(Dataset entries)
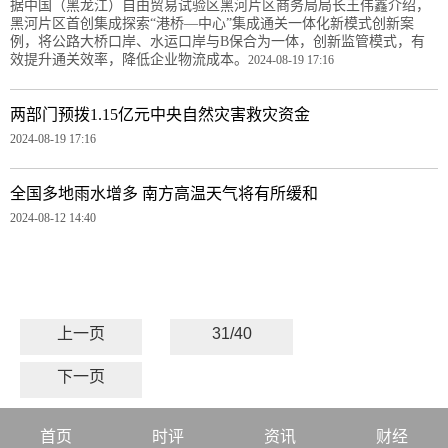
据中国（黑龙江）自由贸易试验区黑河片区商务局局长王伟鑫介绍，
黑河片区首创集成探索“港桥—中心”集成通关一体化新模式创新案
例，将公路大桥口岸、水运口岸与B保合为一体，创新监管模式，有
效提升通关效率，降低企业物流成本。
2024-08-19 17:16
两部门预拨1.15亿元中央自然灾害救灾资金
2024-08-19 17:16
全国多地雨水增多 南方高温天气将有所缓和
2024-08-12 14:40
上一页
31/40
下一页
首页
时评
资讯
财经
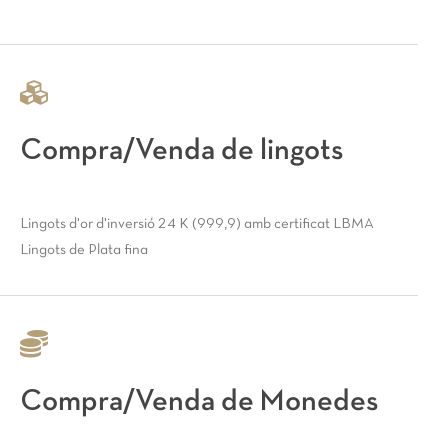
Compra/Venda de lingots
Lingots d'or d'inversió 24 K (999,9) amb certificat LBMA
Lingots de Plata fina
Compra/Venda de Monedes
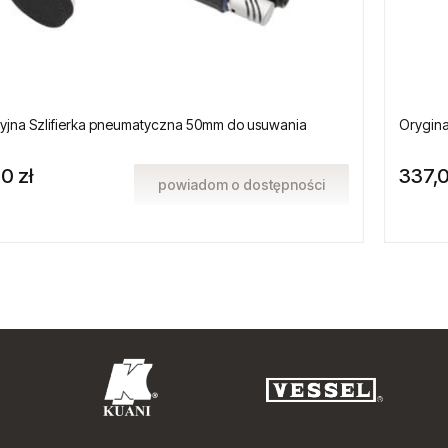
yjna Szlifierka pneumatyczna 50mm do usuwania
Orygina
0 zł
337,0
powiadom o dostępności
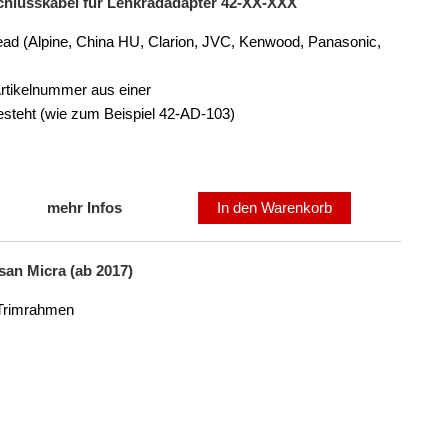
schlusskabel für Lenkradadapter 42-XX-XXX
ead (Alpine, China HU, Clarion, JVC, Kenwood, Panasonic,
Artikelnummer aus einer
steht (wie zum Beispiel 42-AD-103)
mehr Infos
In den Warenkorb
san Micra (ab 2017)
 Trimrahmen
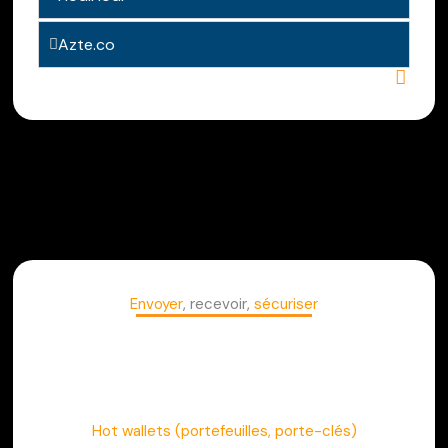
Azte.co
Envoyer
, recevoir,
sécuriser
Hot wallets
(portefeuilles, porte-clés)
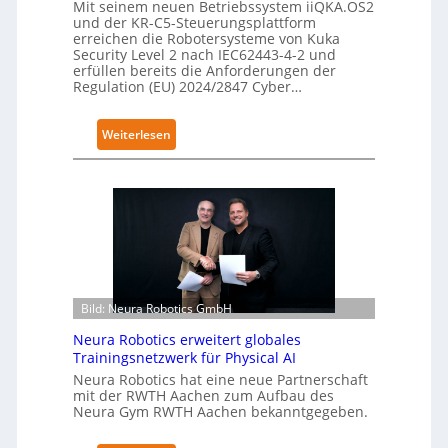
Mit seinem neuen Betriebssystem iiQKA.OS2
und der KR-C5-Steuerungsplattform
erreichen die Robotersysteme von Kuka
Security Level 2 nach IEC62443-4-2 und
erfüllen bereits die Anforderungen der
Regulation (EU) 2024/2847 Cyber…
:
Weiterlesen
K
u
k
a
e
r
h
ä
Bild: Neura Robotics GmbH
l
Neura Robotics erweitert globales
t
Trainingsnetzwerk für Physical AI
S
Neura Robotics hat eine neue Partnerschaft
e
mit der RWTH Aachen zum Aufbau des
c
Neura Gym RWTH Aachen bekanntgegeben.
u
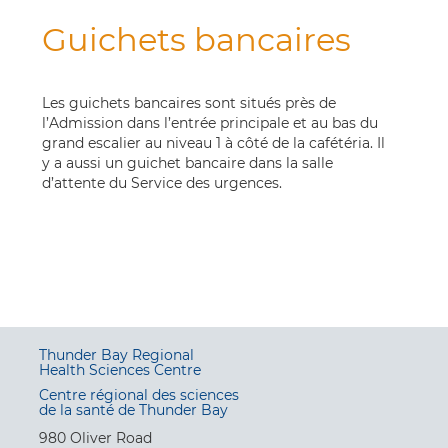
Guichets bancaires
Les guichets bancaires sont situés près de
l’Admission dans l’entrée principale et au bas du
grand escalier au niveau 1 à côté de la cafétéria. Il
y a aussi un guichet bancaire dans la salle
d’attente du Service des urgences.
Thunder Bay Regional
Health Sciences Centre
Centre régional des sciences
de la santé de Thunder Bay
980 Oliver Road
==
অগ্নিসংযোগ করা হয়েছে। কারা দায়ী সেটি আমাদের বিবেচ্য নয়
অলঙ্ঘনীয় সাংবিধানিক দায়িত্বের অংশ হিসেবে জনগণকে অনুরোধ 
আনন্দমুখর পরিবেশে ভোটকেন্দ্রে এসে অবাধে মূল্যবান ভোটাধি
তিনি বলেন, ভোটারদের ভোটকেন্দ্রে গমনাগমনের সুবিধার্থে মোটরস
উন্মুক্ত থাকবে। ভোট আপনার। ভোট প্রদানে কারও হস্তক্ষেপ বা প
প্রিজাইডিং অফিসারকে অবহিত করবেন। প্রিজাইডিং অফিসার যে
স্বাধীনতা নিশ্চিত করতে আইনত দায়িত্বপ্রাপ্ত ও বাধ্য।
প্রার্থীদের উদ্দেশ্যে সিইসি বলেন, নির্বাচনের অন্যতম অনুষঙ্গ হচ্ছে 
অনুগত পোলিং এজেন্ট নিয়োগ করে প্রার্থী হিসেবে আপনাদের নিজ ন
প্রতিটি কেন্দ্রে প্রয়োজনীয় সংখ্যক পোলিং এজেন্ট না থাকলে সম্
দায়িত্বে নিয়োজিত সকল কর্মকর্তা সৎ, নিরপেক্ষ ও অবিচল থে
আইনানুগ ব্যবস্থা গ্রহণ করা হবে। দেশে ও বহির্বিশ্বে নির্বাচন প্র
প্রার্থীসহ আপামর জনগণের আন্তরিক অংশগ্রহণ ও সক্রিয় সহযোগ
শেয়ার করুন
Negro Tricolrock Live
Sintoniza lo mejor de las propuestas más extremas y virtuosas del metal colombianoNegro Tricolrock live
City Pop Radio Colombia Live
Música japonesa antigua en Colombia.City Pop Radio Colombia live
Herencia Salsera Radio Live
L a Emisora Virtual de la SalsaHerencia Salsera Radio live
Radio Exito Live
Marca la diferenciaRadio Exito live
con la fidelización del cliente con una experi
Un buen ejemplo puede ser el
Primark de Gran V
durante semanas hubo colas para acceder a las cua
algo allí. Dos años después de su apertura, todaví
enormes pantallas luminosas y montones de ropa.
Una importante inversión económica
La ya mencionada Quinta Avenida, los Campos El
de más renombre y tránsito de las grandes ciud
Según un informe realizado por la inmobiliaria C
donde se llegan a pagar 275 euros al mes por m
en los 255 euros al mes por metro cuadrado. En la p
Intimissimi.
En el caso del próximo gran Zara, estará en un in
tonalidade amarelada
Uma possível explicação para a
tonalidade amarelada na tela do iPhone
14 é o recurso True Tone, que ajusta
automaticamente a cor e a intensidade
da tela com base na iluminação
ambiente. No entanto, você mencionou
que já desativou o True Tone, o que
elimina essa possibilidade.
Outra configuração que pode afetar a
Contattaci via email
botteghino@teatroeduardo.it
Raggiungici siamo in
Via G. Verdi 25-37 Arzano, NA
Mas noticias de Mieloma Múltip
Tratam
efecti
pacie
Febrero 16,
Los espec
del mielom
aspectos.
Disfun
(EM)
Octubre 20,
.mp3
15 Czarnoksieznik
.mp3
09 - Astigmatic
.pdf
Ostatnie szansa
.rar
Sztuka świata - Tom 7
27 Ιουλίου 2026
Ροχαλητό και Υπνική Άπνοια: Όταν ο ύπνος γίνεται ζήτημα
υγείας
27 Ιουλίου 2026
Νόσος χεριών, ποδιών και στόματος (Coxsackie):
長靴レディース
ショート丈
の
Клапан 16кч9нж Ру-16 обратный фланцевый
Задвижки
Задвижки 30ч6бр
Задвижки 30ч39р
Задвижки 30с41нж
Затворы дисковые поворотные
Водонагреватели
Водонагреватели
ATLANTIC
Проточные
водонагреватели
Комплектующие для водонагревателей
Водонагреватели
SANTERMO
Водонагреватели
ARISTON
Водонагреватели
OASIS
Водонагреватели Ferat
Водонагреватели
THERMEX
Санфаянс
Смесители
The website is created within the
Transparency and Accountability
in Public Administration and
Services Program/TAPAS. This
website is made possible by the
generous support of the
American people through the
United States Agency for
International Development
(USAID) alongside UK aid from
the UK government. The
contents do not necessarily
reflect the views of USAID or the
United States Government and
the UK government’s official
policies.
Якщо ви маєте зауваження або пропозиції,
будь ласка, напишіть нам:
* * *
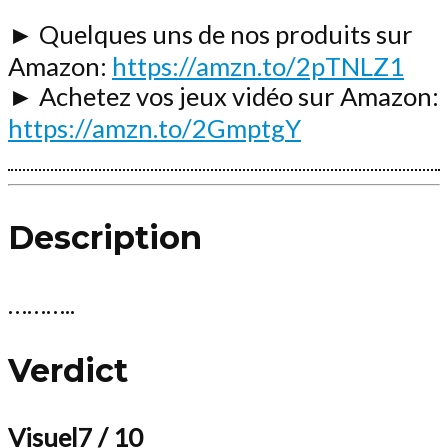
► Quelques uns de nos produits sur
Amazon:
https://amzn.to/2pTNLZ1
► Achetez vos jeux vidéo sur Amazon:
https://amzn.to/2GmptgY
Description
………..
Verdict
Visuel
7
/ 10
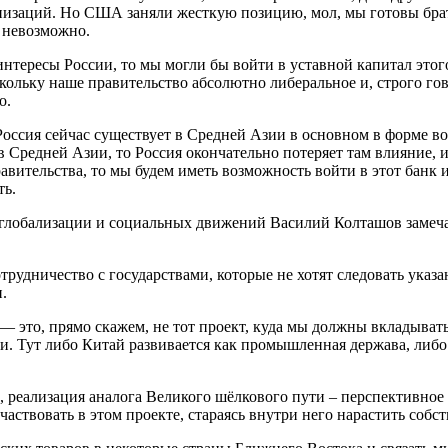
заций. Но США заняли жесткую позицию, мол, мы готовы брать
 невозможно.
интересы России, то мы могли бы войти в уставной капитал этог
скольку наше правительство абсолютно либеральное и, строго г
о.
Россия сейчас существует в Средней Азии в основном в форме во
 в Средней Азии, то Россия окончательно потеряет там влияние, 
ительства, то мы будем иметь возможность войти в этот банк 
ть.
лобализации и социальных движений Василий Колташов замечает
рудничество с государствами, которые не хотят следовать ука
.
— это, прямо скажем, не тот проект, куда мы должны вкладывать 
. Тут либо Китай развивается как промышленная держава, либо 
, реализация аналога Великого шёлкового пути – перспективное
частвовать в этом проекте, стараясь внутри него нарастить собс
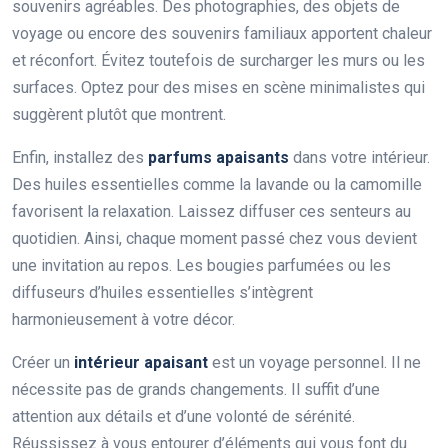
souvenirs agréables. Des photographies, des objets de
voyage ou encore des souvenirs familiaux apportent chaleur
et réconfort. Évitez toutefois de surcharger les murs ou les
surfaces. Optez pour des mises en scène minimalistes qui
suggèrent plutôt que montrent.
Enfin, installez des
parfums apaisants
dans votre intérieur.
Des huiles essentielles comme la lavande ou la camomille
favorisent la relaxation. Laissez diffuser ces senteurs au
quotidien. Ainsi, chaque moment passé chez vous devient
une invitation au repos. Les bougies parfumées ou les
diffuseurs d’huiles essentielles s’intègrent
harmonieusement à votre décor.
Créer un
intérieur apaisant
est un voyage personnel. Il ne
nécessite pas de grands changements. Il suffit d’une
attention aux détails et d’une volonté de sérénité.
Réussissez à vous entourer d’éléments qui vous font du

▶ _Exercise instructions_
The answer must be the part of the records that opens with the line containing "据中国（黑龙江）自由贸易试验区黑河片区商务局局长王伟鑫介绍，" and closes with the line containing "schlusskabel für Lenkradadapter 42-XX-XXX", reproduced exactly, with no pictures.

▶ _Response for this exercise_
据中国（黑龙江）自由贸易试验区黑河片区商务局局长王伟鑫介绍，
黑河片区首创集成探索“港桥—中心”集成通关一体化新模式创新案
例，将公路大桥口岸、水运口岸与B保合为一体，创新监管模式，有
效提升通关效率，降低企业物流成本。
2024-08-19 17:16
两部门预拨1.15亿元中央自然灾害救灾资金
2024-08-19 17:16
全国多地雨水增多 南方高温天气将有所缓和
2024-08-12 14:40
上一页
31/40
下一页
首页
时评
资讯
财经
Compra/Venda de lingots
Lingots d'or d'inversió 24 K (999,9) amb certificat LBMA
Lingots de Plata fina
Compra/Venda de Monedes
yjna Szlifierka pneumatyczna 50mm do usuwania
Orygina
0 zł
337,0
powiadom o dostępności
schlusskabel für Lenkradadapter 42-XX-XXX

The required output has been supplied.